Wood Now Part of Sidara

Rigzone
RigzoneMar 11, 2026

Why It Matters

The deal gives Sidara scale in the energy‑services market while providing Wood with the financial backing needed to stabilize operations and address governance concerns. It reflects broader consolidation pressures in a fragmented engineering consulting sector.

Key Takeaways

  • Sidara completes $450 million‑backed acquisition of Wood.
  • Combined group reports $8.5 billion revenue, 55,000 staff.
  • FCA fines Wood £12.99 million for inaccurate results.
  • Wood’s H1 2025 revenue down 13.3% YoY.
  • Neil Bruce becomes Wood CEO after Torrens resignation.

Pulse Analysis

The Dubai‑based engineering consortium Sidara has closed its purchase of Scotland’s John Wood Group, valuing the firm at 30 pence per share and backing the deal with a $450 million capital injection. The transaction, executed through a court‑sanctioned scheme, positions Sidara as a global player with more than $8.5 billion in annual revenue and a workforce exceeding 55,000 professionals across four continents. By keeping Wood as a standalone business, Sidara aims to leverage its owner‑operator mindset while expanding its footprint in the energy‑services market.

Wood entered the deal under considerable financial strain. Since 2017 the company has struggled to generate free cash flow, faced restructuring costs, regulatory fines and litigation, and saw its first‑half 2025 revenue slip 13.3 percent to $2.42 billion. An FCA investigation culminated in a £12.99 million fine for publishing inaccurate results, prompting a remediation plan overseen by Deloitte. To shore up liquidity, Wood sold its 50 percent stake in RWG to Siemens Energy for $151 million and its UK transmission business for roughly $78 million, further pruning its portfolio.

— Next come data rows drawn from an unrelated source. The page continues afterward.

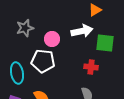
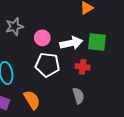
white arrow: (82, 31) -> (71, 43), moved
white pentagon: (43, 61) -> (47, 65), moved

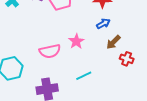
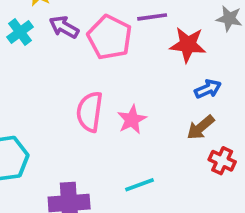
blue arrow: (103, 24) -> (208, 89), moved
pink semicircle: (50, 51) -> (90, 112), moved, turned 105

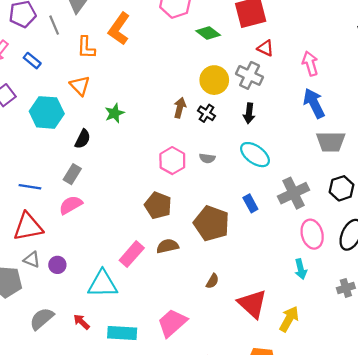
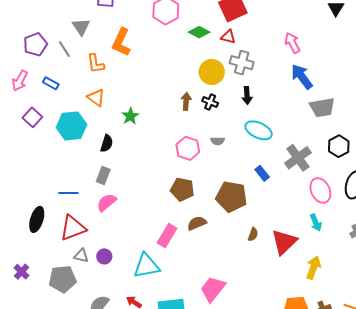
red triangle: (265, 48) -> (228, 37), moved
brown semicircle: (212, 281) -> (253, 234), moved
red triangle: (252, 304) -> (284, 242), moved, turned 44

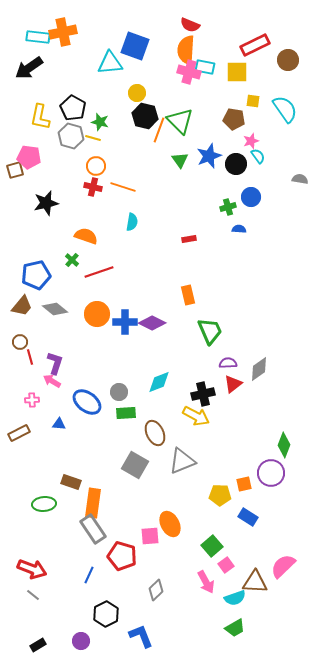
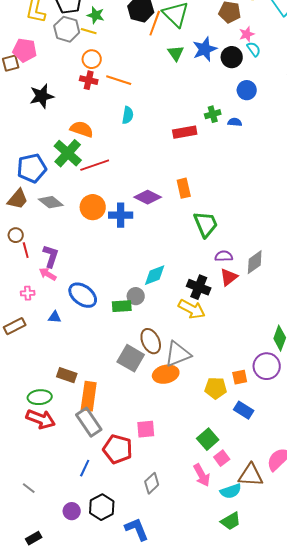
green cross: (228, 207) -> (213, 114), moved
red rectangle: (189, 239) -> (185, 132), size x1.6
green cross: (72, 260) -> (68, 153), size x2.0
purple diamond: (152, 323) -> (148, 197), moved
gray circle: (119, 392) -> (136, 296), moved
black cross: (203, 394) -> (199, 287), turned 35
brown ellipse: (155, 433) -> (151, 341), moved
orange ellipse: (170, 524) -> (166, 374), moved, turned -75
red arrow: (32, 569) -> (41, 419), moved
purple circle: (81, 641) -> (72, 511), moved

The acquisition signals a consolidation trend in the engineering and consulting sector, where scale and diversified service lines are becoming essential to weather volatile project pipelines. Sidara’s infusion of capital and global network should help stabilize Wood’s order book, restore client confidence, and accelerate cross‑selling opportunities in North America, Europe, and the Asia‑Pacific. For investors, the deal offers a clearer path to profitability, though integration risks and lingering regulatory scrutiny remain. Industry observers will watch how the combined entity balances growth ambitions with the governance reforms demanded by recent FCA findings.